Sunday, 28 March 2010

Another nail in the voluntary data breach notification coffin?


“It’s full of excellent people with first class brains, engaged in brilliant debates. The trouble is that most of them are completely detached from the real world.”

That’s a quote from former Chancellor of the Exchequer Kenneth Clark, speaking on television yesterday about his old Treasury colleagues.

All well and good. But why am I using that quote in this blog? And why am I using the logo of the Beijing Olympic games, held between 8-24 August 2008?

Here goes. I’ve just read a press release from the folks up in Wilmslow, and can’t quite understand the point of it. I’m obviously missing something very profound, but it doesn’t make much sense to me when you take it at face value.
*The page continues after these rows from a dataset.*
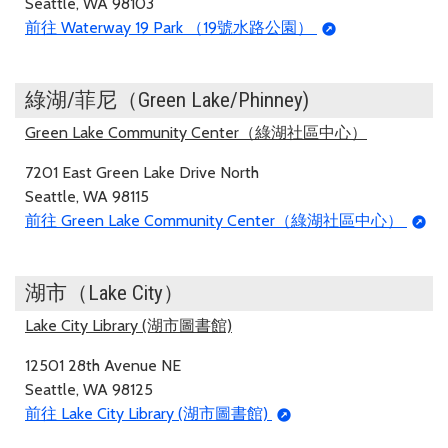
Seattle, WA 98103
前往 Waterway 19 Park （19號水路公園）
綠湖/菲尼（Green Lake/Phinney)
Green Lake Community Center（綠湖社區中心）
7201 East Green Lake Drive North
Seattle, WA 98115
前往 Green Lake Community Center（綠湖社區中心）
湖市（Lake City）
Lake City Library (湖市圖書館)
12501 28th Avenue NE
Seattle, WA 98125
前往 Lake City Library (湖市圖書館)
A few days ago, the Information Commissioner’s Office announced that one of the top bods running the British arm of Zurich Insurance has just signed an Undertaking following a security breach. When was the breach? Err, actually it was back on 11 August 2008. Over 18 months ago. During the Olympics. Can anyone else remember that day? Hint – it was the day that British divers Tom Daley and Blake Aldridge came 8th in the men’s synchronised 10 metre platform diving competition.
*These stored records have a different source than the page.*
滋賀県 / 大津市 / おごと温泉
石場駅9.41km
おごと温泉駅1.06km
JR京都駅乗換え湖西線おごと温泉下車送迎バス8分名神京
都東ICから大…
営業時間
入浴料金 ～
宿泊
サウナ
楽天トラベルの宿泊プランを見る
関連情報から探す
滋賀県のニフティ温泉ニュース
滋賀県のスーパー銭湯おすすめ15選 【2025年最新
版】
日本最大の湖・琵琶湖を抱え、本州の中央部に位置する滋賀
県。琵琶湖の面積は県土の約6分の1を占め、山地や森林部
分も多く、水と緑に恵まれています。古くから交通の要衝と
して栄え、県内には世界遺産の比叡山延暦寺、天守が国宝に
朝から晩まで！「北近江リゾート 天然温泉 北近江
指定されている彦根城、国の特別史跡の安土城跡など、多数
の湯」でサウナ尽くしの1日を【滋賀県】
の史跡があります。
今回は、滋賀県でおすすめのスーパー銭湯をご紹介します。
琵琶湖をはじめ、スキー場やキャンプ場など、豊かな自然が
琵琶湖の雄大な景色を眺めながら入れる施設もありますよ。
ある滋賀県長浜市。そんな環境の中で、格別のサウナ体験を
But why should the Commissioner decide to take action now, so long after the event? That question really irked me. And it still does.

The official account of the breach seems reasonably straightforward. Apparently, a data processor (Zurich Insurance Company South Africa) lost an unencrypted back-up tape containing financial personal information relating to 46,000 (British) Zurich Insurance policy holders. The loss occurred during a routine transfer to a data storage centre in South Africa. The data processor waited for more than a year before reporting the incident to Zurich Insurance back in Blighty. Red faces all round. Subsequent internal investigations revealed failings in the management of security procedures involving data tapes in South Africa.
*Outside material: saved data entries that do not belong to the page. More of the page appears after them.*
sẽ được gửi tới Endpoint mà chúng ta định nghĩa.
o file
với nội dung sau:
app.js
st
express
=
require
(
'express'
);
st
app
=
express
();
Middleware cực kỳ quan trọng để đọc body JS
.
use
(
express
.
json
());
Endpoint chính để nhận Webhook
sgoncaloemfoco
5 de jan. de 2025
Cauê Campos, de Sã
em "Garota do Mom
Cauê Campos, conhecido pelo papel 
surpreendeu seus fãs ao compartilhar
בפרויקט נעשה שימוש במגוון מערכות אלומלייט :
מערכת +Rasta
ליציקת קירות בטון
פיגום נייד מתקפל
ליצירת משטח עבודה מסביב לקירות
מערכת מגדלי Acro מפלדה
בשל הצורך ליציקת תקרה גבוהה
So why has it taken so long for the Commissioner to get Zurich to sign an Undertaking to ensure that back-up tapes are encrypted? And why has it taken so long for the Undertaking to commit Zurich to put in place controls to monitor and promptly report potential or actual data loss activity? And for the Undertaking to require that steps are taken to ensure staff and external contractors are made fully aware of security procedures and adequate checks are carried out on contractors’ staff?

Dunno.

Interestingly, Sally-anne Poole, Head of Enforcement & Investigations at the ICO, was quoted in the press release: “I am pleased to see that Zurich Insurance plc has taken remedial steps to ensure individuals’ personal details are protected in future.”

But if Sally-anne’s so pleased with these remedial steps, then why on earth has it been necessary to get Zurich to sign the Undertaking in the first place?

Sally-anne also said: “I encourage all organisations to report any serious data security breaches to us so that the nature of the breach or loss can be considered.”

Some encouragement this is.

Perhaps it’s just another nail in the voluntary data breach notification coffin. After all, it’s hard to fault the British Data Protection team at Zurich for their actions. It appears that very shortly after they heard the awful news from South Africa, they had made a confidential confession to the Commissioner (on 3 October 2009) and had followed it up with a formal notification once they had completed their investigations, on 27 January 2010. They’ve already notified the affected customers (and did so way back in October 2009). And, they’ve already agreed to:

a) tighten up the future movement of backup tapes, and use encryption, as appropriate
b) ensure that staff and external contractors are made fully aware of such security procedures and adhere to them;
c) carry out adequate checks on contractors’ staff; and
d) establish effective controls to monitor and promptly report potential or actual data loss activity.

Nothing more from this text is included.